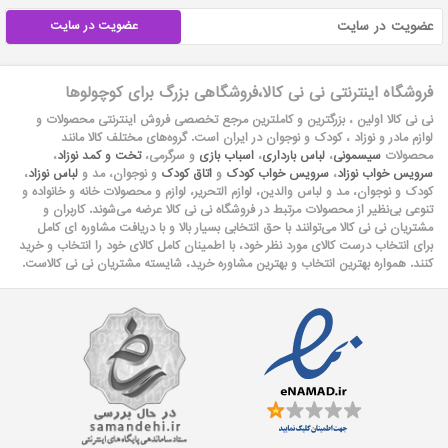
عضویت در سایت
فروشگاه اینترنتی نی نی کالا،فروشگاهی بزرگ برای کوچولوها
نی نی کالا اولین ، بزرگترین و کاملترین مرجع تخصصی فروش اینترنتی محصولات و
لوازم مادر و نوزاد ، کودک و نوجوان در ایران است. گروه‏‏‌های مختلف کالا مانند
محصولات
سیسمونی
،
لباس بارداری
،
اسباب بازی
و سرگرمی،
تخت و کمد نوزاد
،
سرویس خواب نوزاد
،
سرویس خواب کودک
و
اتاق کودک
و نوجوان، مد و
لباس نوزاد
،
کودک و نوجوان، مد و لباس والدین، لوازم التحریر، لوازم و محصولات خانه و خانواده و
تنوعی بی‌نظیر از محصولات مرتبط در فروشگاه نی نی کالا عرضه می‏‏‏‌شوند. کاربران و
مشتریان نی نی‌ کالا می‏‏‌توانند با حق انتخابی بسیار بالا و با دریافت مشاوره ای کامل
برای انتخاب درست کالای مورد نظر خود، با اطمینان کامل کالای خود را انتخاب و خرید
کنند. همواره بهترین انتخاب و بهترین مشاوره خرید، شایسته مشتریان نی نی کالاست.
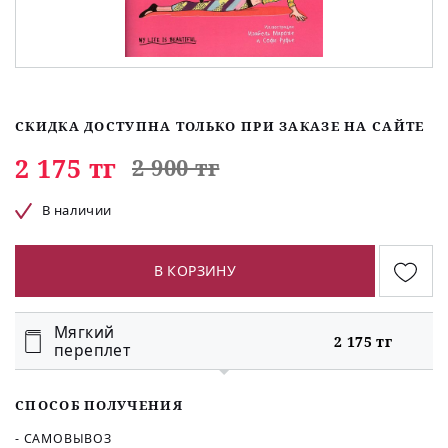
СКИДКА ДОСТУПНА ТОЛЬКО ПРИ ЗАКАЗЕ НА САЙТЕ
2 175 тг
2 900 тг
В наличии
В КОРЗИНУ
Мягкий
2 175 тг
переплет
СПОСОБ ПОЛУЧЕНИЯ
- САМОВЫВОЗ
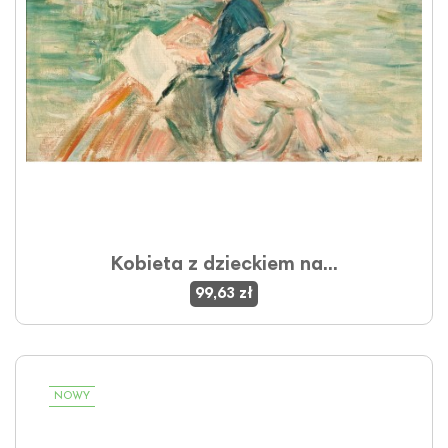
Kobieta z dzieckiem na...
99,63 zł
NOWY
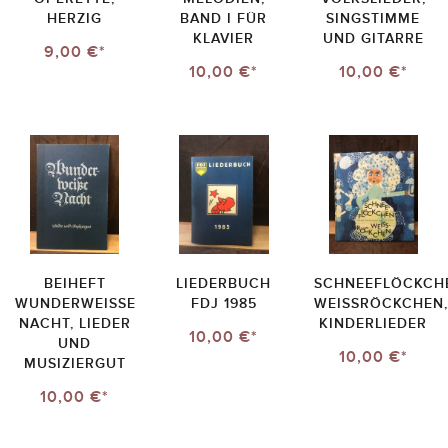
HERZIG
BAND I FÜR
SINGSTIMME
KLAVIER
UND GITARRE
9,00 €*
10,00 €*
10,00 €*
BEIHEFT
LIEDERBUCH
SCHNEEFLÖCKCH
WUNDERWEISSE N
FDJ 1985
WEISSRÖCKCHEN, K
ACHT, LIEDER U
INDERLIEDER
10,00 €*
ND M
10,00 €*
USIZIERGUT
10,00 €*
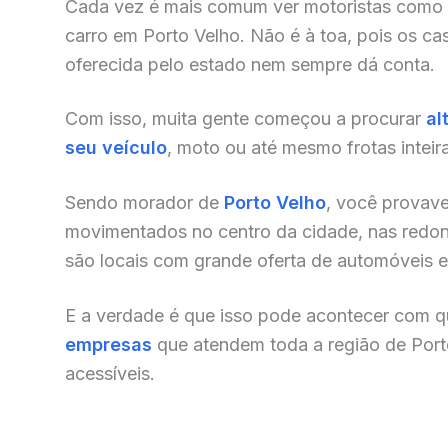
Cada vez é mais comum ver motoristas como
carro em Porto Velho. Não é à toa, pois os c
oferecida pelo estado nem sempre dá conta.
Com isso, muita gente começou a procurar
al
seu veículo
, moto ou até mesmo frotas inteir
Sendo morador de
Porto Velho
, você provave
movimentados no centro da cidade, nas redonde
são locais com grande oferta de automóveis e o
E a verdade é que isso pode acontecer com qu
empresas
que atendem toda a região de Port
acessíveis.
--
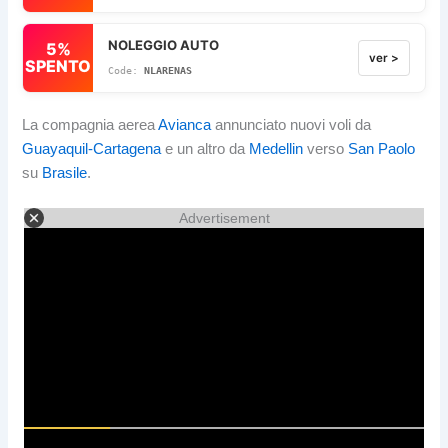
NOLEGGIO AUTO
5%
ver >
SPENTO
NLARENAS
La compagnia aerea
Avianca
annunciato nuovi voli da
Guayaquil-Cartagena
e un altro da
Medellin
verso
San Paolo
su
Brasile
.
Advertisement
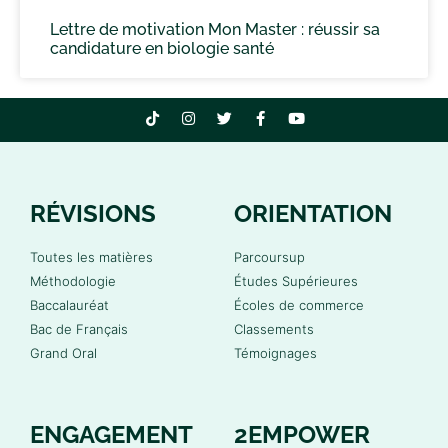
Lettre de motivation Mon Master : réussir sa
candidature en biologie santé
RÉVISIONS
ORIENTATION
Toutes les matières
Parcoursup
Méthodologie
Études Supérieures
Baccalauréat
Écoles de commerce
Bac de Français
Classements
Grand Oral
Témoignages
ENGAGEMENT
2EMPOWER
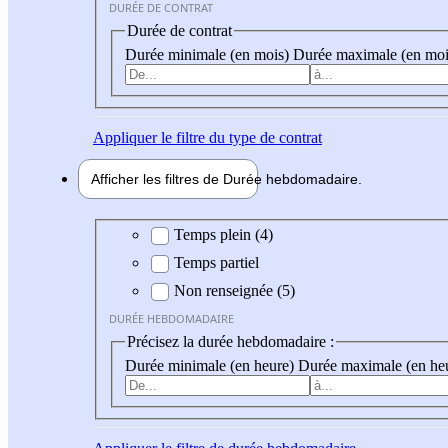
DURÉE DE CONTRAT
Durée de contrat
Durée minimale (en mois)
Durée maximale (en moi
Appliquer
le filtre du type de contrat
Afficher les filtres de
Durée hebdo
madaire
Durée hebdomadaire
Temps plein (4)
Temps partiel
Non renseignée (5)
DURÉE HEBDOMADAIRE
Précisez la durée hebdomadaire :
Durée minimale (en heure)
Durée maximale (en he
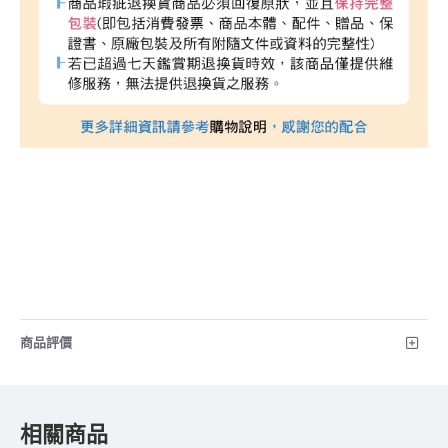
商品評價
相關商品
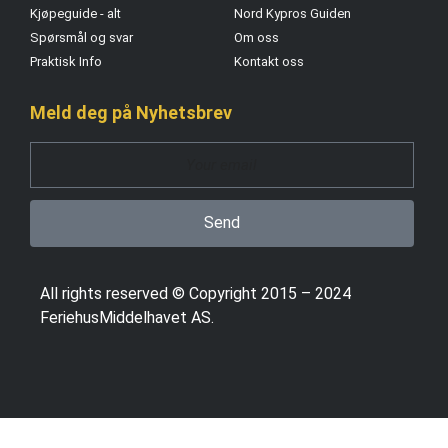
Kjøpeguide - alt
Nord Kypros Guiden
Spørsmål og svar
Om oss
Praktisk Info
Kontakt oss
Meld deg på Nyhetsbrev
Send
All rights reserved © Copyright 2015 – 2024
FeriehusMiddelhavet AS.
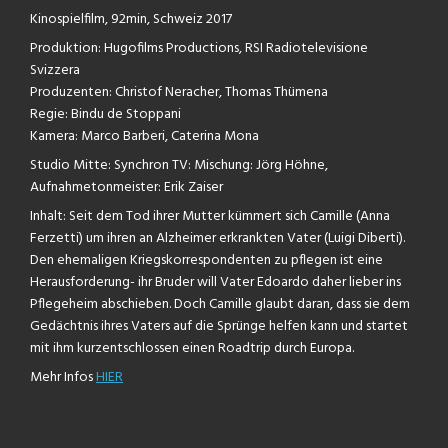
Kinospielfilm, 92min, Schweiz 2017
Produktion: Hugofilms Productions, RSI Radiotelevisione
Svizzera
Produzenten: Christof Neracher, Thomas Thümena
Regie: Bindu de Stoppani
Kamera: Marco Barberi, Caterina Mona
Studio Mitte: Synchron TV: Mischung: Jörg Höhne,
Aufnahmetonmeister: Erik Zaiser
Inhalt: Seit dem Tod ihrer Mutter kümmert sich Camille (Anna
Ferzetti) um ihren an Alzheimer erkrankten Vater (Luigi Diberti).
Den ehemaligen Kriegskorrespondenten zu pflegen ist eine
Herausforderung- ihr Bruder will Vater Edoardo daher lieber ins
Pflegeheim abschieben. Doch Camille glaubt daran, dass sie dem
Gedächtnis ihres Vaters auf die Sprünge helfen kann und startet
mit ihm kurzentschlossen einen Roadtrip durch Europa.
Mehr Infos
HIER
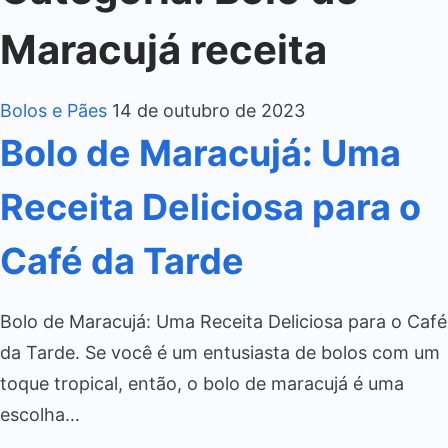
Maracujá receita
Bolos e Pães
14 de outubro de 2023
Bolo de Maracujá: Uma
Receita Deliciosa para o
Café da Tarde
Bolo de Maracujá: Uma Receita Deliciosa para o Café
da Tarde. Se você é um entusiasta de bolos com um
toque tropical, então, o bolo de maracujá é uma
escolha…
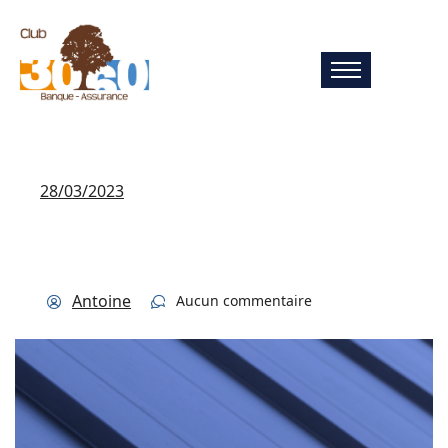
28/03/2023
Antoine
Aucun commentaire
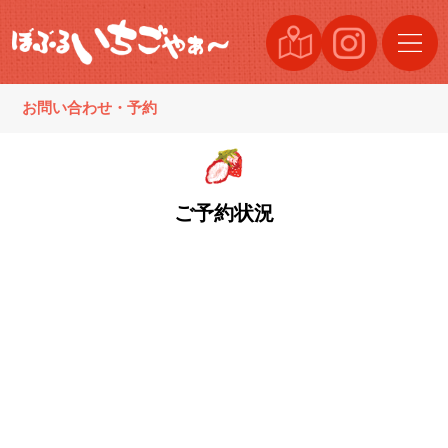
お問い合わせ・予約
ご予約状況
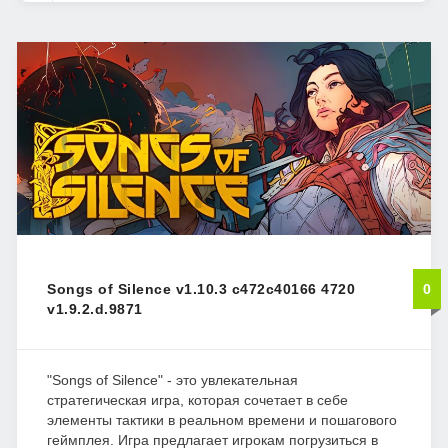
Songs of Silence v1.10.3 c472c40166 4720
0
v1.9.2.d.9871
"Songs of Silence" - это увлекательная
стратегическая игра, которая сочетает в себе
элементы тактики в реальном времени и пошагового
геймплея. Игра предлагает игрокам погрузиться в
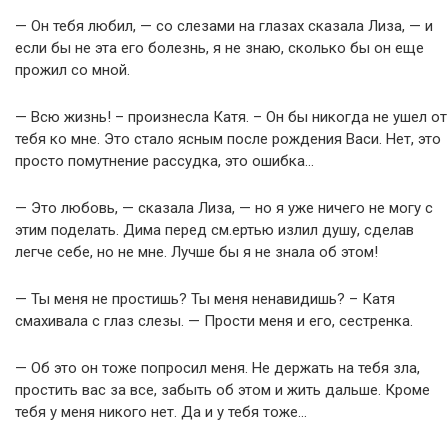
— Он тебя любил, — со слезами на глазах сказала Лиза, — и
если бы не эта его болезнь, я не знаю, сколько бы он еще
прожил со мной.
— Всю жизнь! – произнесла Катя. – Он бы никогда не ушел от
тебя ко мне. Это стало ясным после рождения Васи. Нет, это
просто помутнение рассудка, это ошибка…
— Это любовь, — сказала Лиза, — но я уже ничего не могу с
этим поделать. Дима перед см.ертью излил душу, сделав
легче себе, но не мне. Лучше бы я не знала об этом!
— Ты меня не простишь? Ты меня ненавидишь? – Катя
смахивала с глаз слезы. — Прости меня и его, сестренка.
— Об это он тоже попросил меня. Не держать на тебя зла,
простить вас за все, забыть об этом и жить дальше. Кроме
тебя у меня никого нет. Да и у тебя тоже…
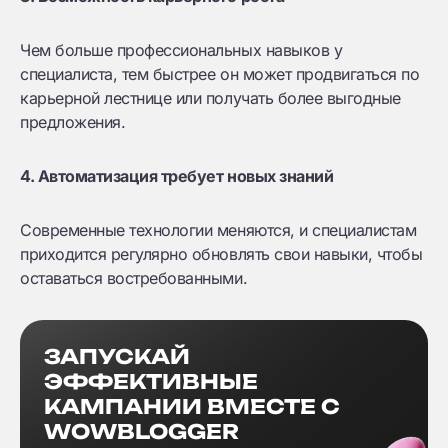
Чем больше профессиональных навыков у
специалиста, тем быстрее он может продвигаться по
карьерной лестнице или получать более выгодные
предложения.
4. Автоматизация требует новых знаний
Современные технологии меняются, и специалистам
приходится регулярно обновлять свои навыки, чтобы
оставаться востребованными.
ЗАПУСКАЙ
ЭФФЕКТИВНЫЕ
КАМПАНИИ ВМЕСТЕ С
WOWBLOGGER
==
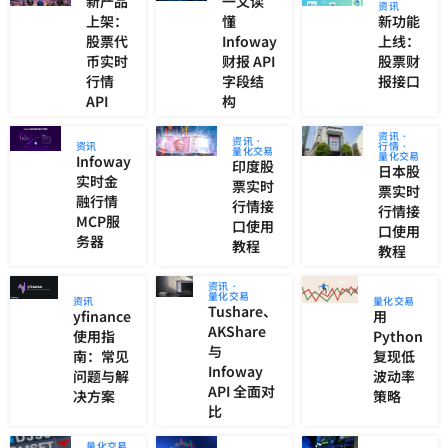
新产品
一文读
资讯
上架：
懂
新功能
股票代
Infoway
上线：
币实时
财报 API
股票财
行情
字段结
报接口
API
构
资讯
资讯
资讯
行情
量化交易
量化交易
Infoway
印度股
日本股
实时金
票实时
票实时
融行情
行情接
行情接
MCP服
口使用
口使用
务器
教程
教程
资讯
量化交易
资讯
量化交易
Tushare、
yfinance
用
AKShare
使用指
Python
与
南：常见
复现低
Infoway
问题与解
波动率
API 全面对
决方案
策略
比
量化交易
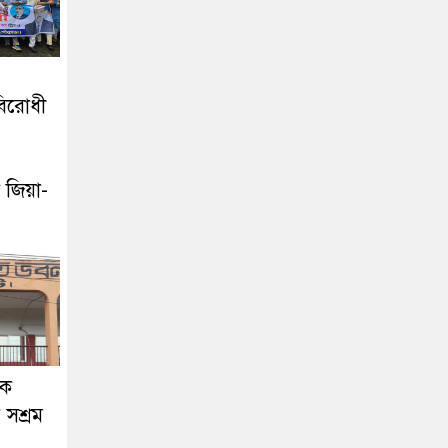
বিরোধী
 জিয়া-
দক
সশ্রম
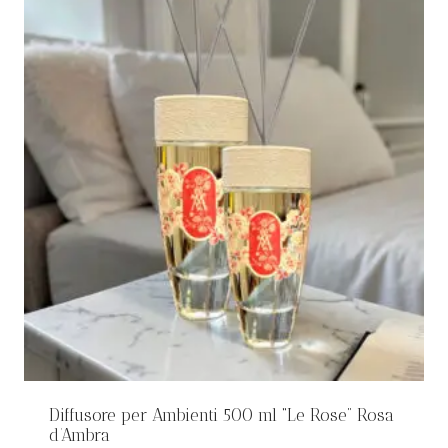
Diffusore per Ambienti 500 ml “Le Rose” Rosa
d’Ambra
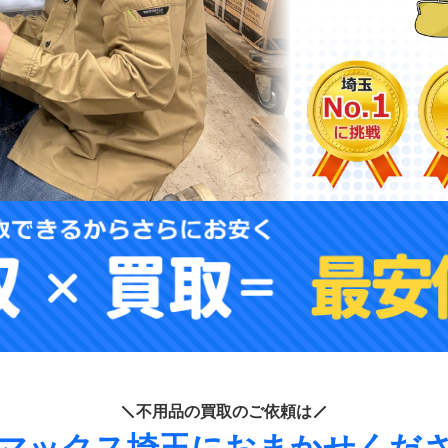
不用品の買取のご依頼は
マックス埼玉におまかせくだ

The problem | Copy the entries above exactly, but only the stretch from the line containing "عضویت در سایت" through the line containing "Cada vez é mais comum ver motoristas como". Keep both end lines; drop the pictures.

Exercise solution |
عضویت در سایت
فروشگاه اینترنتی نی نی کالا،فروشگاهی بزرگ برای کوچولوها
نی نی کالا اولین ، بزرگترین و کاملترین مرجع تخصصی فروش اینترنتی محصولات و
لوازم مادر و نوزاد ، کودک و نوجوان در ایران است. گروه‏‏‌های مختلف کالا مانند
محصولات
سیسمونی
،
لباس بارداری
،
اسباب بازی
و سرگرمی،
تخت و کمد نوزاد
،
سرویس خواب نوزاد
،
سرویس خواب کودک
و
اتاق کودک
و نوجوان، مد و
لباس نوزاد
،
کودک و نوجوان، مد و لباس والدین، لوازم التحریر، لوازم و محصولات خانه و خانواده و
تنوعی بی‌نظیر از محصولات مرتبط در فروشگاه نی نی کالا عرضه می‏‏‏‌شوند. کاربران و
مشتریان نی نی‌ کالا می‏‏‌توانند با حق انتخابی بسیار بالا و با دریافت مشاوره ای کامل
برای انتخاب درست کالای مورد نظر خود، با اطمینان کامل کالای خود را انتخاب و خرید
کنند. همواره بهترین انتخاب و بهترین مشاوره خرید، شایسته مشتریان نی نی کالاست.
СКИДКА ДОСТУПНА ТОЛЬКО ПРИ ЗАКАЗЕ НА САЙТЕ
2 175 тг
2 900 тг
В наличии
В КОРЗИНУ
Мягкий
2 175 тг
переплет
СПОСОБ ПОЛУЧЕНИЯ
- САМОВЫВОЗ
Kobieta z dzieckiem na...
99,63 zł
NOWY
HERZIG
BAND I FÜR
SINGSTIMME
KLAVIER
UND GITARRE
9,00 €*
10,00 €*
10,00 €*
BEIHEFT
LIEDERBUCH
SCHNEEFLÖCKCH
WUNDERWEISSE N
FDJ 1985
WEISSRÖCKCHEN, K
ACHT, LIEDER U
INDERLIEDER
10,00 €*
ND M
10,00 €*
USIZIERGUT
10,00 €*
Cada vez é mais comum ver motoristas como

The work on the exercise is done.